The General Staff issued a statement calling for the resignation of Nikol Pashinyan, signed by senior military officers, triggered by his decision earlier this week to oust the first deputy chief of the General Staff.
Mr Pashinyan described the statement as a “military coup attempt” and ordered the firing of the General Staff’s chief. He urged the military to only listen to his orders and called on his supporters to goo into the streets to back him.
Meanwhile, throngs of opposition demonstrators swarmed the streets of the Armenian capital, chanting “Nikol, you traitor!” and “Nikol, resign!”
Opposition supporters blocked the streets around Yerevan, paralysing traffic all around the city.
The developments came after Armenia saw a spike in demonstrations this week demanding Mr Pashinyan step down.

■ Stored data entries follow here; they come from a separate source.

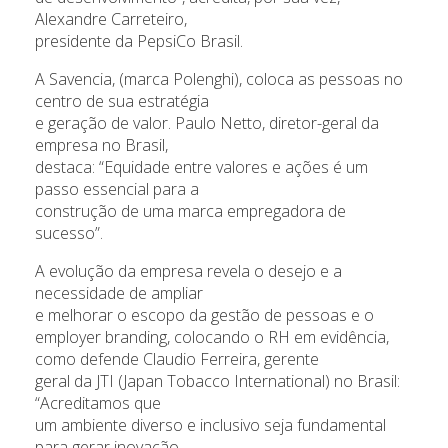
Alexandre Carreteiro,
presidente da PepsiCo Brasil.
A Savencia, (marca Polenghi), coloca as pessoas no
centro de sua estratégia
e geração de valor. Paulo Netto, diretor-geral da
empresa no Brasil,
destaca: “Equidade entre valores e ações é um
passo essencial para a
construção de uma marca empregadora de
sucesso”.
A evolução da empresa revela o desejo e a
necessidade de ampliar
e melhorar o escopo da gestão de pessoas e o
employer branding, colocando o RH em evidência,
como defende Claudio Ferreira, gerente
geral da JTI (Japan Tobacco International) no Brasil:
“Acreditamos que
um ambiente diverso e inclusivo seja fundamental
para gerar inovação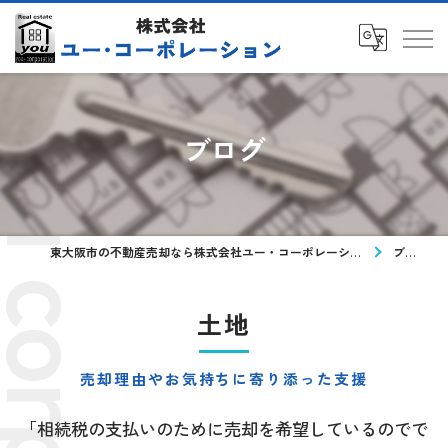
ブログ
東大阪市の不動産売却なら株式会社ユー・コーポレーション
ブログ
土地
売却理由やお気持ちに寄り添った支援
「相続税の支払いのために売却を希望しているのでで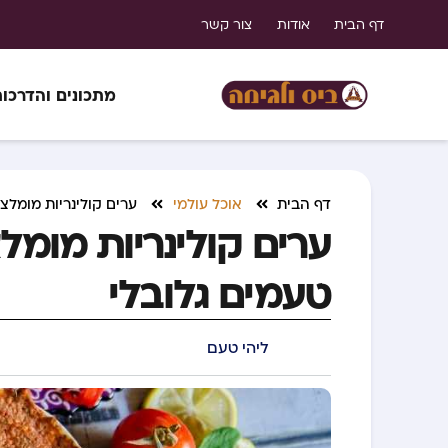
דף הבית
אודות
צור קשר
מתכונים והדרכו
דף הבית
אוכל עולמי
ערים קולינריות מומלצ
ערים קולינריות מומל
טעמים גלובלי
ליהי טעם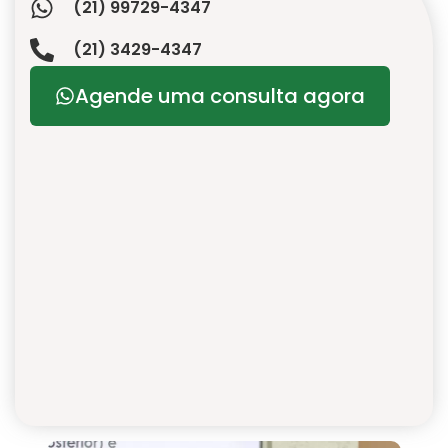
(21) 99729-4347
(21) 3429-4347
Agende uma consulta agora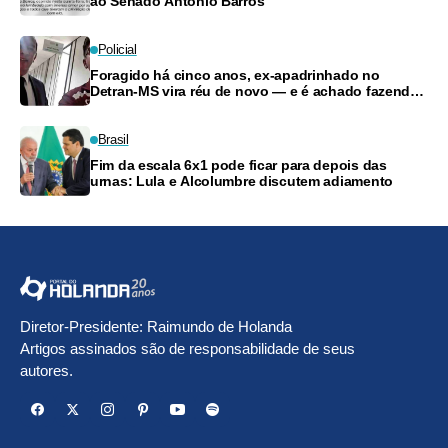
ao Senado Antônio Barros
Policial
Foragido há cinco anos, ex-apadrinhado no
Detran-MS vira réu de novo — e é achado fazendo
frete
Brasil
Fim da escala 6x1 pode ficar para depois das
urnas: Lula e Alcolumbre discutem adiamento
Diretor-Presidente: Raimundo de Holanda
Artigos assinados são de responsabilidade de seus
autores.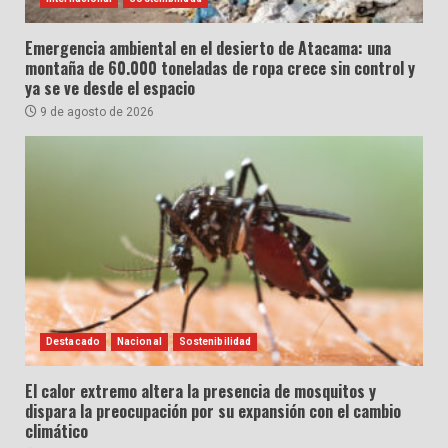
Emergencia ambiental en el desierto de Atacama: una
montaña de 60.000 toneladas de ropa crece sin control y
ya se ve desde el espacio
9 de agosto de 2026
Destacado
Nacional
Sostenibilidad
El calor extremo altera la presencia de mosquitos y
dispara la preocupación por su expansión con el cambio
climático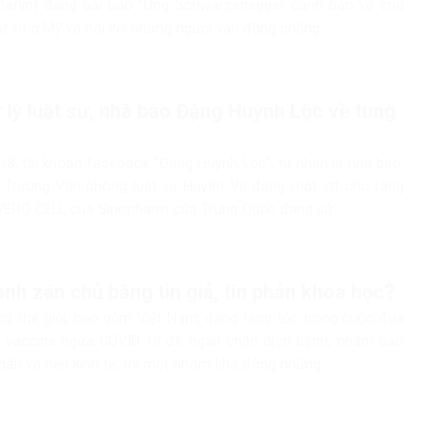
 Berlin) đăng bài báo “Ông Schwarzenegger cảnh báo về chủ
t xít ở Mỹ và nói với những người vận động chống...
 lý luật sư, nhà báo Đặng Huỳnh Lộc về tung
8, tài khoản facebook “Đặng Huỳnh Lộc”, tư nhận là nhà báo,
– Trưởng Văn phòng luật sư Huyền Vũ đăng một stt cho rằng
 VERO CELL của Sinopharm của Trung Quốc đang sử...
anh zân chủ bằng tin giả, tin phản khoa học?
 cả thế giới, bao gồm Việt Nam, đang tăng tốc trong cuộc đua
 vaccine ngừa COVID-19 để ngăn chặn dịch bệnh, nhằm bảo
dân và nền kinh tế, thì một nhóm khá đông những...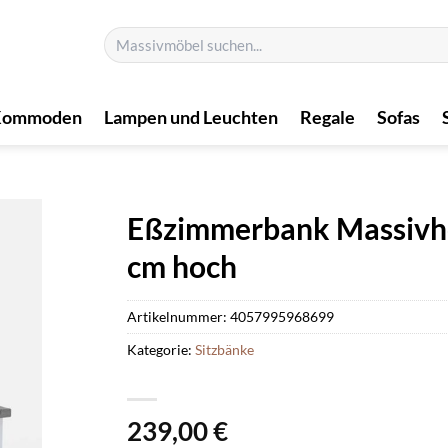
Suchen
nach:
Kommoden
Lampen und Leuchten
Regale
Sofas
Eßzimmerbank Massivhol
cm hoch
Artikelnummer:
4057995968699
Kategorie:
Sitzbänke
239,00
€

Protests calling for his resignation began immediately after he signed the November 10 peace deal that saw Azerbaijan reclaim control over large parts of Nagorno-Karabakh and surrounding areas.
The Russia-brokered agreement ended 44 days of fierce fighting in which the Azerbaijani army routed Armenian forces.

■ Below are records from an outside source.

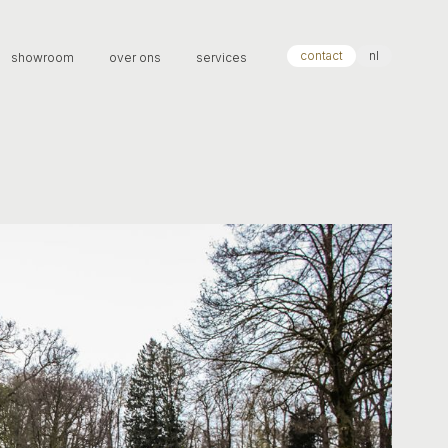
contact
nl
showroom
over ons
services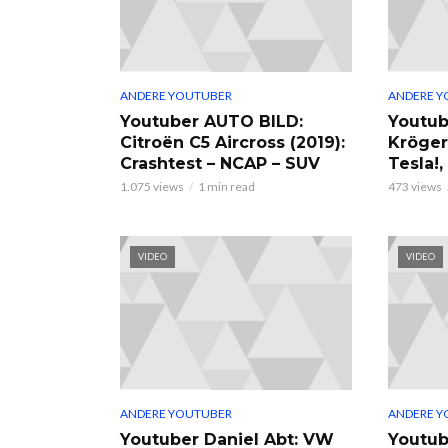
ANDERE YOUTUBER
ANDERE Y
Youtuber AUTO BILD:
Youtub
Citroën C5 Aircross (2019):
Kröger
Crashtest – NCAP – SUV
Tesla!
1.075 views
1 min read
473 views
VIDEO
VIDEO
ANDERE YOUTUBER
ANDERE Y
Youtuber Daniel Abt: VW
Youtub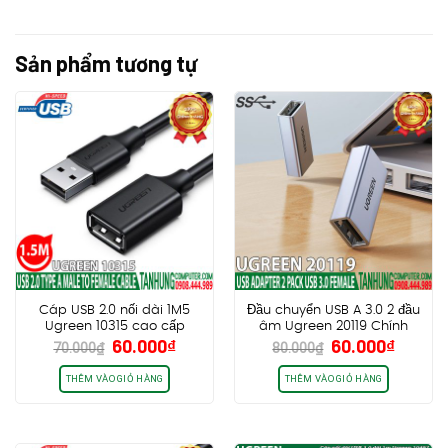
Sản phẩm tương tự
Cáp USB 2.0 nối dài 1M5
Đầu chuyển USB A 3.0 2 đầu
Ugreen 10315 cao cấp
âm Ugreen 20119 Chính
Giá
Giá
Giá
Giá
60.000
₫
60.000
₫
chính hãng
hãng cao cấp
70.000
₫
80.000
₫
gốc
hiện
gốc
hiện
là:
tại
là:
tại
THÊM VÀO GIỎ HÀNG
THÊM VÀO GIỎ HÀNG
70.000₫.
là:
80.000₫.
là:
60.000₫.
60.000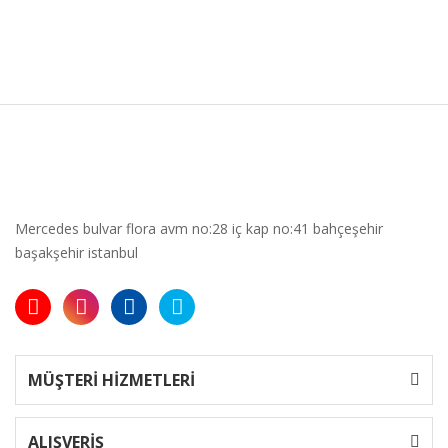
Mercedes bulvar flora avm no:28 iç kap no:41 bahçeşehir
başakşehir istanbul
MÜŞTERİ HİZMETLERİ
ALIŞVERİŞ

Mr Pashinyan has defended the peace deal as a painful but necessary move to prevent Azerbaijan from overrunning the entire Nagorno-Karabakh region.
Nagorno-Karabakh lies within Azerbaijan but was under the control of ethnic Armenian forces backed by Armenia since a separatist war there ended in 1994. That war left Nagorno-Karabakh and substantial surrounding territory in Armenian hands.

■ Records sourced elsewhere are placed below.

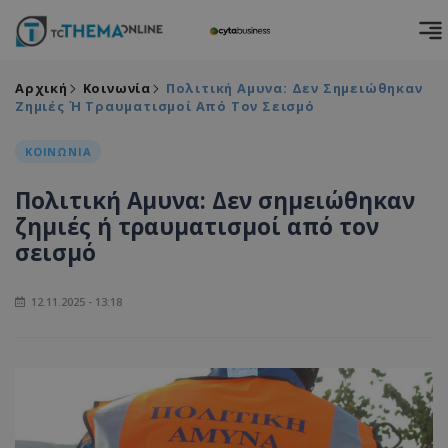
Αρχική
Κοινωνία
Πολιτική Αμυνα: Δεν Σημειώθηκαν
Ζημιές Ή Τραυματισμοί Από Τον Σεισμό
ΚΟΙΝΩΝΙΑ
Πολιτική Αμυνα: Δεν σημειώθηκαν
ζημιές ή τραυματισμοί από τον
σεισμό
12.11.2025 - 13:18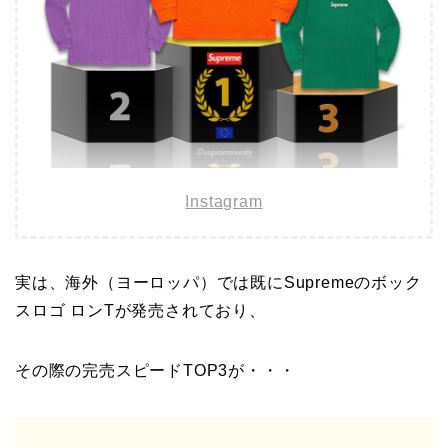
Instagram
実は、海外（ヨーロッパ）では既にSupremeのボック
スロゴ ロンTが発売されており、
その際の完売スピードTOP3が・・・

Heavy fighting that erupted in late September marked the biggest escalation of the decades-old conflict between Armenia and Azerbaijan, killing more than 6,000 people on both sides.
Despite simmering public anger over the military defeat, Mr Pashinyan has manoeuvred to shore up his rule and the protests died down amid a cold winter, but the opposition demonstrations resumed this week, and the dispute between Mr Pashinyan and the military commanders has weakened his position.
He fired the deputy chief of the General Staff, Lieutenant General Tiran Khachatryan, earlier this week after he criticised the prime minister’s claim that just 10% of Russia-supplied Iskander missiles that Armenia used in the conflict exploded on impact.
The General Staff responded on Thursday with a statement demanding Mr Pashinyan’s resignation and warned the government against trying to use force against demonstrators. Immediately after the statement, he fired the General Staff chief, Colonel General Onik Gasparyan.
Russia, worried about its ally plunging deeper into turmoil, has voiced concern about the tensions and emphasised that Armenia must sort out its problems itself.
“We are calling for calm and believe that the situation should remain in the constitutional field,” Kremlin spokesman Dmitry Peskov told reporters.
President Vladimir Putin spoke by phone with Mr Pashinyan and called for the “preservation of calm and order in Armenia”, Mr Peskov said.
Armenia has relied on Moscow’s financial and military support and hosts a Russian military base – ties that will keep the two nations closely allied regardless of the outcome of the political infighting.
And even though the peace deal is widely reviled in Armenia with many calling it a betrayal, it is unlikely to be revised – no matter who is in charge – following the fighting that demonstrated Azerbaijan’s overwhelming military edge.
The US embassy in Yerevan urged all parties in Armenia to “exercise calm and restraint and to de-escalate tensions peacefully, without violence.”
In Brussels, European Commission spokesman Peter Stano also called on rival sides to “avoid any rhetoric or actions that could lead to further escalation”.